What is the debt of Portland General Electric?

The historical figures are available by clicking the chart below, but it reveals that Portland General Electric had US$3.29 billion in debt as of September 2021, up from US$3.04 billion a year earlier. It does, however, have US$294.0 million in cash to counter this, resulting in net debt of around US$2.99 billion.

Is Portland General Electric’s Balance Sheet in Good Shape?

Portland General Electric has obligations of US$867.0 million due within a year and liabilities of US$6.00 billion due after that, according to the most current balance sheet. On the other hand, it had US$294.0 million in cash and US$273.0 million in receivables due within a year. As a result, its liabilities exceed its cash and short-term receivables by US$6.30 billion.

Given that the company’s debt is bigger than its market capitalization of US$4.65 billion, we believe investors should keep an eye on Portland General Electric’s debt levels like a parent watching their kid learn to ride a bike for the first time. If the firm were compelled to pay down its obligations by raising capital at the current share price, substantial dilution would be necessary.

We calculate how easily a company’s profits before interest and tax (EBIT) cover its interest expenditure and look at its net debt divided by its earnings before interest, tax, depreciation, and amortization (EBITDA) to determine its debt burden compared to its ear and(interest cover). This method considers both the debt’s total amount and the interest rates paid on it.

While Portland General Electric’s net debt to EBITDA ratio of 3.8 isn’t causing concern, we believe its super-low interest cover of 2.5 times indicates significant leverage. Because EBITDA is potentially a generous measure of profitability, it seems that the company incurs significant depreciation and amortization costs. As a result, the company’s debt burden may be more than it appears. As a result, shareholders should be aware that interest expenditures seem to have had a significant influence on the firm recently. On the brighter side, Portland General Electric’s EBIT increased by 26% the previous year. The debt should dissipate like a short drinking water supply during a sweltering summer if this expansion continues. When it comes to debt analysis, the balance sheet is the place to start. However, whether Portland General Electric can improve its balance sheet over time will ultimately be determined by the company’s future performance. So, if you’re looking forward, have a look at this free study that shows analyst profit estimates.

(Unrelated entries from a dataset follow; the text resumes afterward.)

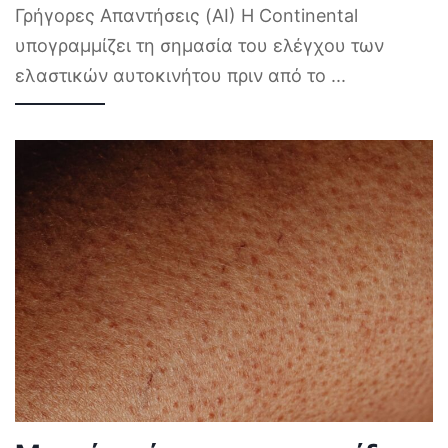
Γρήγορες Απαντήσεις (AI) Η Continental
υπογραμμίζει τη σημασία του ελέγχου των
ελαστικών αυτοκινήτου πριν από το
...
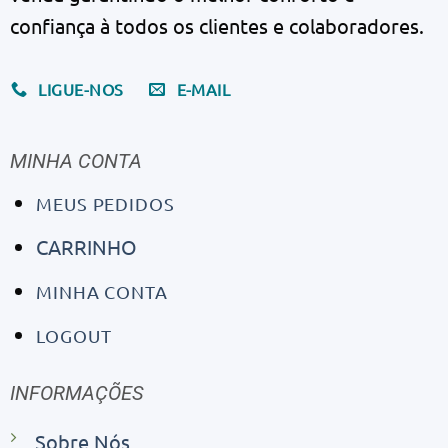
confiança à todos os clientes e colaboradores.
LIGUE-NOS
E-MAIL
MINHA CONTA
MEUS PEDIDOS
CARRINHO
MINHA CONTA
LOGOUT
INFORMAÇÕES
Sobre Nós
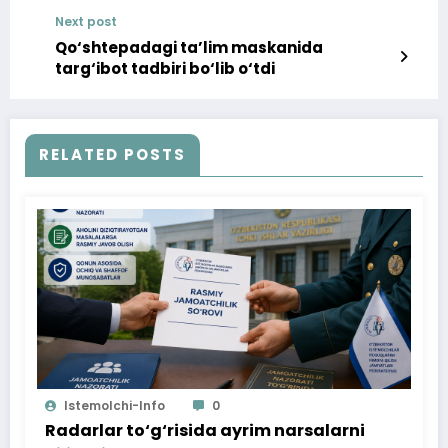
xonadonlarda elektr hisoblagich kimning
Next post
hisobidan o‘rnatiladi?
Qo‘shtepadagi ta’lim maskanida
targ‘ibot tadbiri bo‘lib o‘tdi
RELATED POSTS
Istemolchi-Info
0
Radarlar to‘g‘risida ayrim narsalarni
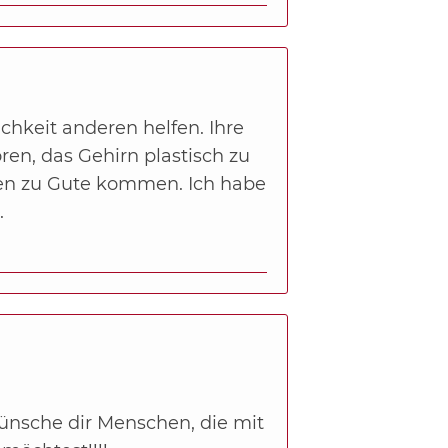
ichkeit anderen helfen. Ihre
en, das Gehirn plastisch zu
nen zu Gute kommen. Ich habe
.
wünsche dir Menschen, die mit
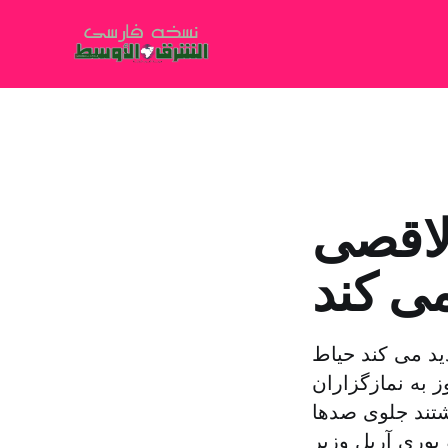
لاقصی
می کند
ید می کند حیاط
 به نمازگزاران
تند جلوی صدها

Finally, a company needs free cash flow to pay down debt; accounting earnings are insufficient. As a result, we constantly assess how much of that EBIT is converted into free cash flow. Portland General Electric has spent a lot of money in the previous three years. While investors are undoubtedly hoping for a turnaround shortly, it does seem that the company’s usage of debt is becoming increasingly dangerous.

Our Opinion

On the surface, Portland General Electric’s high level of total liabilities made us wary of the company. Its EBIT to free cash flow conversion was no more appealing than one vacant restaurant on the biggest night of the year. But, at the very least, it’s doing an excellent job of increasing EBIT; that’s positive. It’s also worth mentioning that Portland General Electric operates in the Electric utility sector, which is sometimes seen as defensive. Overall, we believe Portland General Electric’s financial sheet poses a significant risk to the company. As a result, we’re wary of the stock and think that shareholders should keep a careful check on its liquidity. When it comes to debt analysis, the balance sheet is the place to start. However, the balance sheet does not include all investment risks, much from it. For example, we’ve found one Portland General Electric warning sign that you should be aware of.

After all of that, if you’re looking for a fast-growing firm with a strong balance sheet, go no further than our list of net cash growth companies.